◆ What needs to be done
From the entries provided below, copy each line that contains the word "jest".

◆ Provided material
^^^^^^^^

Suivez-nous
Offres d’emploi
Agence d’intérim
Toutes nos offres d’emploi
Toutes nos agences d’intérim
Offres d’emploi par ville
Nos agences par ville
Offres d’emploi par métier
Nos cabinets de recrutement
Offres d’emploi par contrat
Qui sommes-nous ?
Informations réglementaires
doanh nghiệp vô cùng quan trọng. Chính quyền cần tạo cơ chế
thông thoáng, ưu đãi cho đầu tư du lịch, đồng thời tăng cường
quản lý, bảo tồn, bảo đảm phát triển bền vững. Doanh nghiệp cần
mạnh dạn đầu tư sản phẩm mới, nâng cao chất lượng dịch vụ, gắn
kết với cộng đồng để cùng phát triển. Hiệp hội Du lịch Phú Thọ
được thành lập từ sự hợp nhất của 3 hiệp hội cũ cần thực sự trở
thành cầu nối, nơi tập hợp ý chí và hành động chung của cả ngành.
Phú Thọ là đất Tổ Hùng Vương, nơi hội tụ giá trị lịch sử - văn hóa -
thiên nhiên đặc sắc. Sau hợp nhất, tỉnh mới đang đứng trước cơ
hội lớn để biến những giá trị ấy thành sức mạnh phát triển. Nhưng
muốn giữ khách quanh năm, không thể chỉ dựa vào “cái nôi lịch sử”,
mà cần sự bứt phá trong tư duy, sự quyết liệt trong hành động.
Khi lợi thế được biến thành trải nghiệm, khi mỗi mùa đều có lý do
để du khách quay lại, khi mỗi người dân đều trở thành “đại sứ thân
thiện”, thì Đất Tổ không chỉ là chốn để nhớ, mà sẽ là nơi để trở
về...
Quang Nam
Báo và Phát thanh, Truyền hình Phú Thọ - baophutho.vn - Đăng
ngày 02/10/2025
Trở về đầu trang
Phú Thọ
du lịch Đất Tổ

^^^^^^^^

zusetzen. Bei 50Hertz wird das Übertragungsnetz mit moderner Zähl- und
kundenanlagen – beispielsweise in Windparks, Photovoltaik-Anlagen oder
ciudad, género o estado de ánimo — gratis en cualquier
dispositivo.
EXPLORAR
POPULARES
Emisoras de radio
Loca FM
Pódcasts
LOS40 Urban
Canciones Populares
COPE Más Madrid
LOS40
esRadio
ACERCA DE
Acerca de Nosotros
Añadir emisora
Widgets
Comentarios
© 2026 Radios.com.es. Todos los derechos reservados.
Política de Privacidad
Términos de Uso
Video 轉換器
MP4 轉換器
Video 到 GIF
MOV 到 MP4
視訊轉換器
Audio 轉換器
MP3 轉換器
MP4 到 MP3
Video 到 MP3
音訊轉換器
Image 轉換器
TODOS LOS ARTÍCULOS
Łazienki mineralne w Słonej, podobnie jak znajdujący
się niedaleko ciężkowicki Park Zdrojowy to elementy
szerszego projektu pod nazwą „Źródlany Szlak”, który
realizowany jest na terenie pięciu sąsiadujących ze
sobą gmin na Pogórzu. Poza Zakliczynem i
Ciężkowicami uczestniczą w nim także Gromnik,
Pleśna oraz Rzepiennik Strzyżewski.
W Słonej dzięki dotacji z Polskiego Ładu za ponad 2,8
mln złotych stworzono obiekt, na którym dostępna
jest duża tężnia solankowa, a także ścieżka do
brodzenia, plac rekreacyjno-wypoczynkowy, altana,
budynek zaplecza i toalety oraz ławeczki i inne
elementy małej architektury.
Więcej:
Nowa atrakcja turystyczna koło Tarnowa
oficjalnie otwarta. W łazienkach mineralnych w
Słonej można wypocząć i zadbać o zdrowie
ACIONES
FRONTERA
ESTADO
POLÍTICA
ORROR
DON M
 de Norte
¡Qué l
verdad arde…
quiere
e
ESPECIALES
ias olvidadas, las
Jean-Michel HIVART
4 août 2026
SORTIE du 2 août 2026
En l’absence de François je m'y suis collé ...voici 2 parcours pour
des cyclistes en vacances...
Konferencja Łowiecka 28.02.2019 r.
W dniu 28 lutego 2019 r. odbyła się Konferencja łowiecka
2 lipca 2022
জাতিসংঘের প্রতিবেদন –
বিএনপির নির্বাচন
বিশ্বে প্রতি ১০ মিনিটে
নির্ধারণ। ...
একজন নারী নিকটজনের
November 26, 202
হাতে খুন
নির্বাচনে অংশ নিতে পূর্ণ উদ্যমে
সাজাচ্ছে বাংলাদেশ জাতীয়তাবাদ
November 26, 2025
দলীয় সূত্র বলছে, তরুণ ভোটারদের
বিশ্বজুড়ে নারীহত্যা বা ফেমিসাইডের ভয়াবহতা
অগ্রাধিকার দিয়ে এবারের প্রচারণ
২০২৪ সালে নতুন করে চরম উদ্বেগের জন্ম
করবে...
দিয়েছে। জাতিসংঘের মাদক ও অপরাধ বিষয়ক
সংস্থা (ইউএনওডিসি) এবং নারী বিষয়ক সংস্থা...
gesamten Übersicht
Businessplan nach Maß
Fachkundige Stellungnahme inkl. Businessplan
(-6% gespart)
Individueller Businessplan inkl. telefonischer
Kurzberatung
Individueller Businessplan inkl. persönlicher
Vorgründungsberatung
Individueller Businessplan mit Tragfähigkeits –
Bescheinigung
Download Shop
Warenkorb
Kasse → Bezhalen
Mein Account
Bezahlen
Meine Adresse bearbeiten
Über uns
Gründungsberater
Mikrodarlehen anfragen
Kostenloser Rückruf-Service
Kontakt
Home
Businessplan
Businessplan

^^^^^^^^

◆ Written answer
realizowany jest na terenie pięciu sąsiadujących ze
jest duża tężnia solankowa, a także ścieżka do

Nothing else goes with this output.